** Opening Data to process block **

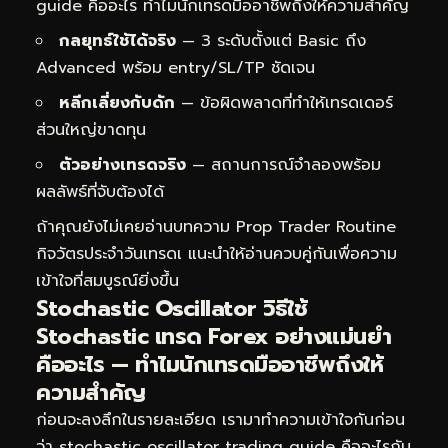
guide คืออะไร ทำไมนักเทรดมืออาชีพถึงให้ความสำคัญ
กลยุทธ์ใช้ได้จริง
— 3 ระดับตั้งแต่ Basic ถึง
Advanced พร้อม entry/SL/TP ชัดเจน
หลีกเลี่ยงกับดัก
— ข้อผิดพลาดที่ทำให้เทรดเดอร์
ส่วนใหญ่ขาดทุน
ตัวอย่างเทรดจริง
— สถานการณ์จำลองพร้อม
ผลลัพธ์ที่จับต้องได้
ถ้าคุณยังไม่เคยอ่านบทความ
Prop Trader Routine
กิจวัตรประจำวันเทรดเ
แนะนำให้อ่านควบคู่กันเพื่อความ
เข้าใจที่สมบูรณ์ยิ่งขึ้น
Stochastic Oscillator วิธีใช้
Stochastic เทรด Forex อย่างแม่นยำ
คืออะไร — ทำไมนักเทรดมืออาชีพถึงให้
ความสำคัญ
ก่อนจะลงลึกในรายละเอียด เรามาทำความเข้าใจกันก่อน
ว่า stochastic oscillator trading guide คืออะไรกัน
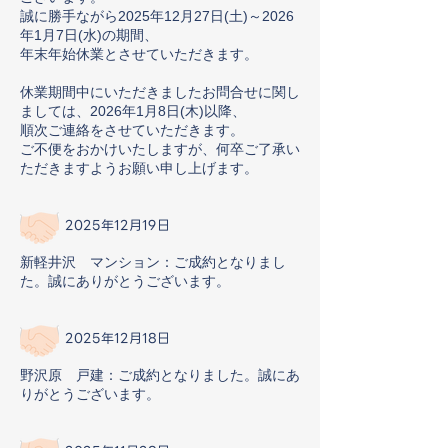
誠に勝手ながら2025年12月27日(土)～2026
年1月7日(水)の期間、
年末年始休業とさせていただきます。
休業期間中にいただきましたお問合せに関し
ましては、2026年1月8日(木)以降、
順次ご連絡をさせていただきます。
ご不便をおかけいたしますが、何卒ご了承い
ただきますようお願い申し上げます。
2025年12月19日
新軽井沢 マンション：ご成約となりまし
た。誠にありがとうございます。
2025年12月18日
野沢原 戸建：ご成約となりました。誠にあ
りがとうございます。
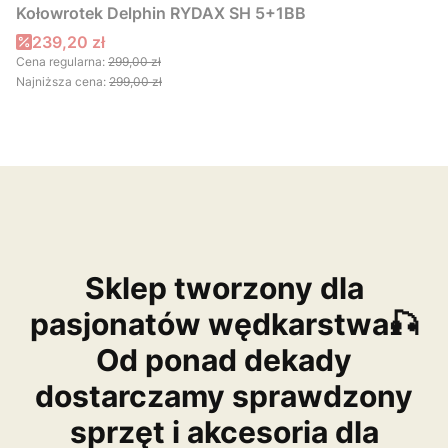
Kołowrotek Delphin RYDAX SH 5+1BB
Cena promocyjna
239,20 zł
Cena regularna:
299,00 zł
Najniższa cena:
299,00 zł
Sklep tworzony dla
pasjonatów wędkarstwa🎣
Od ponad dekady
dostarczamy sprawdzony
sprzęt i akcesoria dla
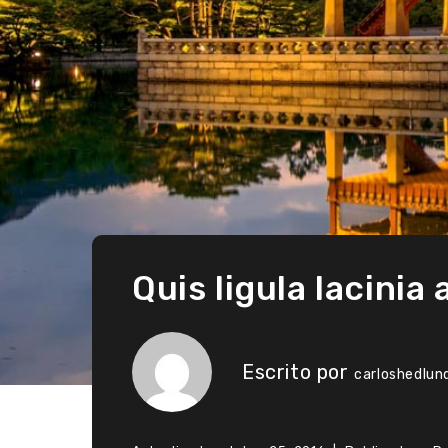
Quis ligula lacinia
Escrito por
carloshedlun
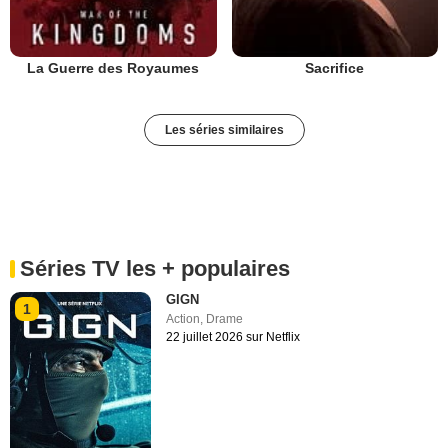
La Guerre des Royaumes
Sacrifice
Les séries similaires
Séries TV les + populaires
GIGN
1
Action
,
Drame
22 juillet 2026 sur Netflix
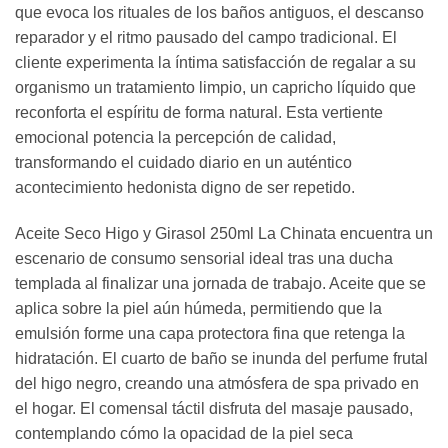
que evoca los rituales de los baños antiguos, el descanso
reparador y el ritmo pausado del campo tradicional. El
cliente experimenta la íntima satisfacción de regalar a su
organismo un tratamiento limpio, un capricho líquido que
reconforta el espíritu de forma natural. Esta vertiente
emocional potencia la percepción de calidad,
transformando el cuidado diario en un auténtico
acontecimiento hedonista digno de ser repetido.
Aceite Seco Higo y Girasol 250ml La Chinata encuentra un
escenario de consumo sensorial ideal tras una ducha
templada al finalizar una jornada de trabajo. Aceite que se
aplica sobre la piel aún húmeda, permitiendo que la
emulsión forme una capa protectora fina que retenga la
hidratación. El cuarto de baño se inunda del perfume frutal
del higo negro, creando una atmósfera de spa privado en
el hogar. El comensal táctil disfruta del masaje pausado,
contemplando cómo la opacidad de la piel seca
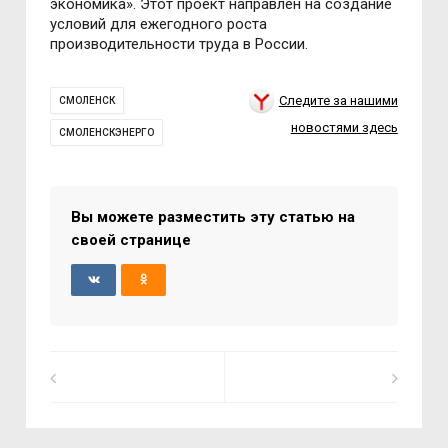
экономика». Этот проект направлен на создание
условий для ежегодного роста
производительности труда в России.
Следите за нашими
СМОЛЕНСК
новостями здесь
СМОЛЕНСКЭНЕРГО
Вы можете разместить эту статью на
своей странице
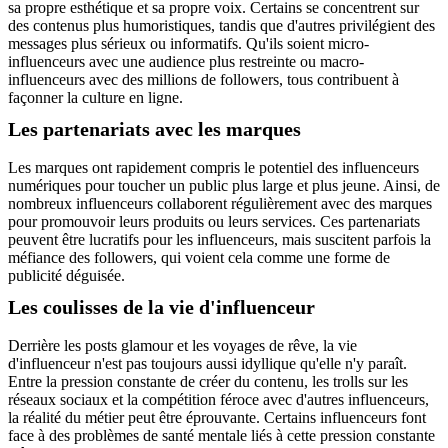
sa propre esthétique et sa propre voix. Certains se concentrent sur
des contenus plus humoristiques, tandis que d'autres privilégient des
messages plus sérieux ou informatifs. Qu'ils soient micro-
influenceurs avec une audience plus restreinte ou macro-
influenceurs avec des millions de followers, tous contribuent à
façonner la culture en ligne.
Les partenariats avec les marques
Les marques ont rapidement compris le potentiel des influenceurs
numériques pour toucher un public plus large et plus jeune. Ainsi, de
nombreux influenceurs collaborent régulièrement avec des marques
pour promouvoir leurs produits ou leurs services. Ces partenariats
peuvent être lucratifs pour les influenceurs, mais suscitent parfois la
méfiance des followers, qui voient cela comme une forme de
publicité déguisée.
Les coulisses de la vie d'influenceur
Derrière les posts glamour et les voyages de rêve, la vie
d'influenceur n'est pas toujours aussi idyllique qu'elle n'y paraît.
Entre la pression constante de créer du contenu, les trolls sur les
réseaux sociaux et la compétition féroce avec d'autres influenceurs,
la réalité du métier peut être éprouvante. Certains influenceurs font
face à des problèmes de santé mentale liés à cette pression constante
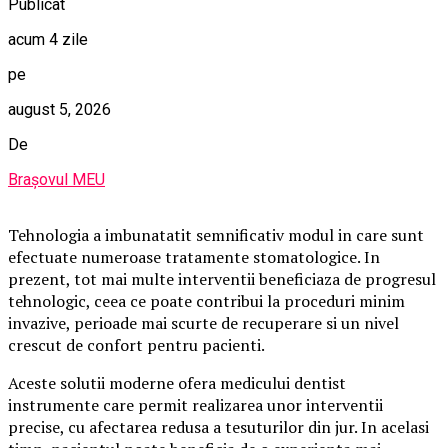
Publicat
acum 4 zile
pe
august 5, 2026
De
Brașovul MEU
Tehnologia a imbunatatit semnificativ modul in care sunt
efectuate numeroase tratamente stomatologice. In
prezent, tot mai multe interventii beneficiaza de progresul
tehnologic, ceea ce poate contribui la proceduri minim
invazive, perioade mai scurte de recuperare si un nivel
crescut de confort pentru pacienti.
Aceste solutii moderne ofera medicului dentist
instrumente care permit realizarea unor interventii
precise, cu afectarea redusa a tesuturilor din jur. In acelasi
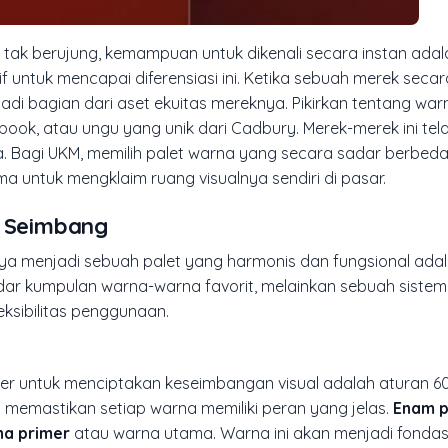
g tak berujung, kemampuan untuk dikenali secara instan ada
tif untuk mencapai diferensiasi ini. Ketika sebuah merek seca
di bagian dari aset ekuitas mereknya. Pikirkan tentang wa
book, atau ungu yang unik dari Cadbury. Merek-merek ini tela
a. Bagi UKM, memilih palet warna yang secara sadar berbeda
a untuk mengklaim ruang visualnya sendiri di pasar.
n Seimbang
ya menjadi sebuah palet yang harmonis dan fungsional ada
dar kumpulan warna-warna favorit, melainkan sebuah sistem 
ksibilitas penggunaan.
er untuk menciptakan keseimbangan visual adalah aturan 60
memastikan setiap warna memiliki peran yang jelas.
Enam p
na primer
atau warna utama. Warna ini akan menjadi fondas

** Closing Data to process block **

**What to produce**
Above are the entries. Quote exactly the lines from the one bearing "acum 4 zile" through the one bearing "Aceste solutii moderne".

**Answer area**
acum 4 zile
pe
august 5, 2026
De
Brașovul MEU
Tehnologia a imbunatatit semnificativ modul in care sunt
efectuate numeroase tratamente stomatologice. In
prezent, tot mai multe interventii beneficiaza de progresul
tehnologic, ceea ce poate contribui la proceduri minim
invazive, perioade mai scurte de recuperare si un nivel
crescut de confort pentru pacienti.
Aceste solutii moderne ofera medicului dentist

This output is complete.